Critically Thinking About the Use of Non-Competes

Do you use non-compete agreements in your business?  If so, it is now time that you reconsider which employees you require to sign them with and why. 

Recently, Jimmy John’s reached a settlement with the state of New York’s Attorney General eliminating non-compete agreements for employees at Jimmy John’s franchises in that state following an investigation dating back to 2014.  The sandwich chain also agreed to not enforce the same provisions in Illinois after being sued by Illinois’ Attorney General earlier this month.    Note that these non-compete agreements were not specifically for some high-level executives, or people with special knowledge or skills.  Instead, they were for the people behind the counter making your sandwiches. 

In general, non-competes, along with other things like non-solicitation agreements, are lumped under the label of ‘restrictive covenants’.  Restrictive covenants are very useful in protecting a company’s secrets or to prevent unfair competition against them by their former employees.  In that capacity, there is nothing wrong with using them, but they should be used wisely. 

While the enforceability of restrictive covenants can vary wildly from state to state (compare California or North Dakota to Texas, for example), these covenants generally need to be reasonable to protect the employer, which brings me back to Jimmy John’s.  I, like the attorneys general from NY and IL, fail to see why Jimmy John’s needs to be protected against their sandwich makers from working at Subway.  This isn’t as if the employees worked at Coca-Cola and new the secret formula.  They were making sandwiches.  Period.

As it relates to your business, if you make everyone sign a non-compete when they start, you should analyze if that is really necessary.  First, non-competes can be expensive to draft.  Further, the laws non-competes are based on are subject to change, so you need to ensure that your form is up to date to make it enforceable.  Finally, if there is a dispute over the enforceability of the non-compete, they are even more costly to litigate.  Try to perform a cost-benefit analysis of whether you want to spend tens of thousands of dollars litigating over a low-level employee who left you to work somewhere else.

 Now that isn’t to say that you should leave your company unprotected, but there is more than one way to skin a cat.  You should carefully evaluate who could damage your business if they were to leave and work for a competitor.  Then, you should think about what would be most damaging about the employee leaving.  Most of the time, the answer to this question is that they may take key employees or clients with them.

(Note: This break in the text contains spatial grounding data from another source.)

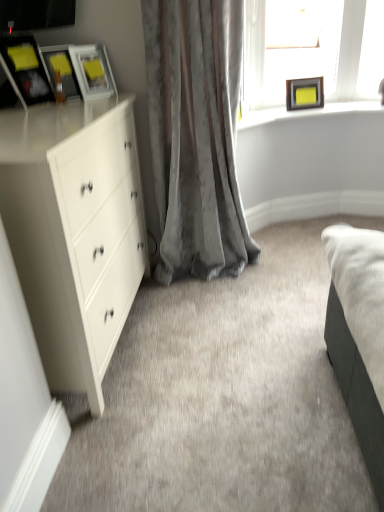 This screenshot has height=512, width=384. Identify the location of free point in front of matte black picture frame at upper left, acting as the second picture frame starting from the left. (66, 104). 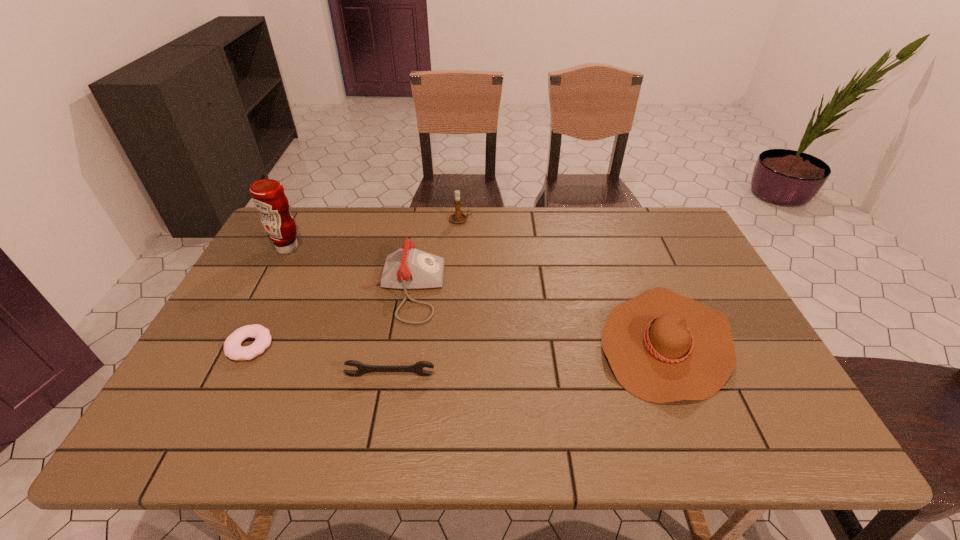 Find the location of a particular element. This screenshot has width=960, height=540. object positioned at the far left corner is located at coordinates click(268, 196).

This screenshot has height=540, width=960. I want to click on blank area at the far edge, so click(468, 232).

Locate an element on the screen. This screenshot has height=540, width=960. free spot at the near edge of the desktop is located at coordinates (415, 419).

This screenshot has width=960, height=540. Identify the location of vacant space at the left edge of the desktop. (187, 382).

The image size is (960, 540). Identify the location of vacant space at the right edge of the desktop. (685, 290).

The width and height of the screenshot is (960, 540). Identify the location of vacant point located between the wrench and the fifth object from left to right. coord(425,298).

Locate an element on the screen. vacant space in between the candle holder and the third shortest object is located at coordinates (564, 281).

The height and width of the screenshot is (540, 960). I want to click on unoccupied position between the condiment and the cowboy hat, so pos(477,295).

I want to click on vacant space in between the shortest object and the farthest object, so click(355, 283).

Locate an element on the screen. Image resolution: width=960 pixels, height=540 pixels. free spot between the cowboy hat and the farthest object is located at coordinates (564, 281). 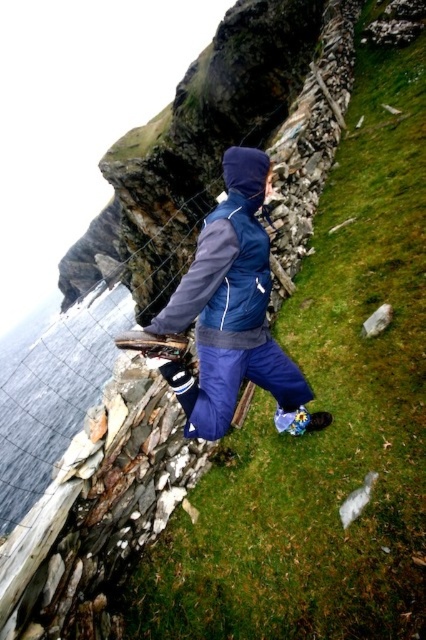 Question: Can you confirm if blue fabric jacket at center is smaller than blue fleece jacket at center?

Choices:
 (A) no
 (B) yes

Answer: (A)

Question: Observing the image, what is the correct spatial positioning of blue fabric jacket at center in reference to transparent water at lower left?

Choices:
 (A) right
 (B) left

Answer: (A)

Question: From the image, what is the correct spatial relationship of blue fabric jacket at center in relation to transparent water at lower left?

Choices:
 (A) below
 (B) above

Answer: (B)

Question: Which point is closer to the camera?

Choices:
 (A) transparent water at lower left
 (B) blue fabric jacket at center

Answer: (B)

Question: Which point is farther to the camera?

Choices:
 (A) transparent water at lower left
 (B) blue fleece jacket at center

Answer: (A)

Question: Which is nearer to the blue fleece jacket at center?

Choices:
 (A) transparent water at lower left
 (B) blue fabric jacket at center

Answer: (B) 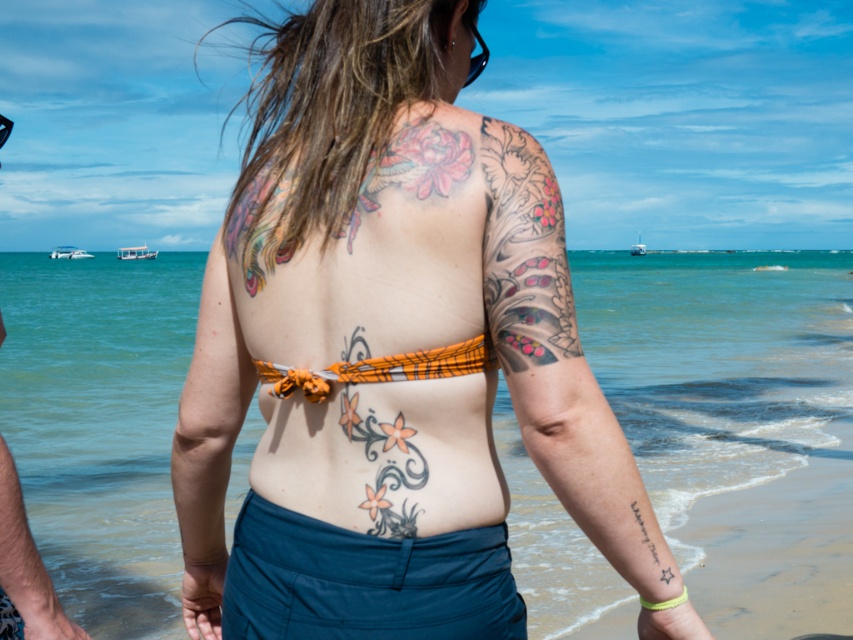 From the picture: Can you confirm if orange fabric bikini top at center is positioned to the right of smooth skin at left?

Indeed, orange fabric bikini top at center is positioned on the right side of smooth skin at left.

Between point (386, 381) and point (16, 484), which one is positioned in front?

Point (386, 381) is in front.

Where is `orange fabric bikini top at center`? orange fabric bikini top at center is located at coordinates (389, 353).

Can you confirm if orange fabric bikini top at center is positioned above black ink star at lower right?

Yes, orange fabric bikini top at center is above black ink star at lower right.

Which is more to the left, orange fabric bikini top at center or black ink star at lower right?

Positioned to the left is orange fabric bikini top at center.

Which is behind, point (292, 220) or point (634, 512)?

The point (292, 220) is behind.

Image resolution: width=853 pixels, height=640 pixels. Find the location of `orange fabric bikini top at center`. orange fabric bikini top at center is located at coordinates (389, 353).

Consider the image. Does clear blue water at center come in front of smooth skin at left?

Yes, it is in front of smooth skin at left.

Between clear blue water at center and smooth skin at left, which one is positioned higher?

clear blue water at center is higher up.

The image size is (853, 640). I want to click on clear blue water at center, so click(99, 426).

The height and width of the screenshot is (640, 853). What are the coordinates of `clear blue water at center` in the screenshot? It's located at (99, 426).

If that is the case, it isn’t necessarily a non-compete that is needed, but rather a non-solicitation agreement.  Non-solicitation agreements prevent former employees from stealing clients or poaching employees.  Having litigated both sides of non-compete agreements and non-solicitation agreements, I can tell you that non-solicits and confidentiality agreements are much easier to enforce than non-competes.  For those employees that pose more risk than just taking clients, then a non-compete is more appropriate.  Just not for sandwich makers at Jimmy John’s.

If all that isn’t enough to convince you to take a look at your deployment of non-competes, the government is getting into the act as well.  Perhaps most interestingly, the White House has indicated that non-competes are overused and can hurt the economy, as well as individual employees.  This is something I expect the DOL to follow up on.  The NLRB has concerns with confidentiality provisions in non-competes.  Finally, states like Hawaii, New Mexico, and Utah are taking aims at eliminating non-competes in certain fields or reducing the enforceability of non-competes in general.  One thing is certain: change is coming in the arean of non-competes.

While non-competes are useful, they are not a one-size-fits-all solution.  Businesses should critically think about their end goal end plan to meet that goal, not take a scattershot approach to using non-competes.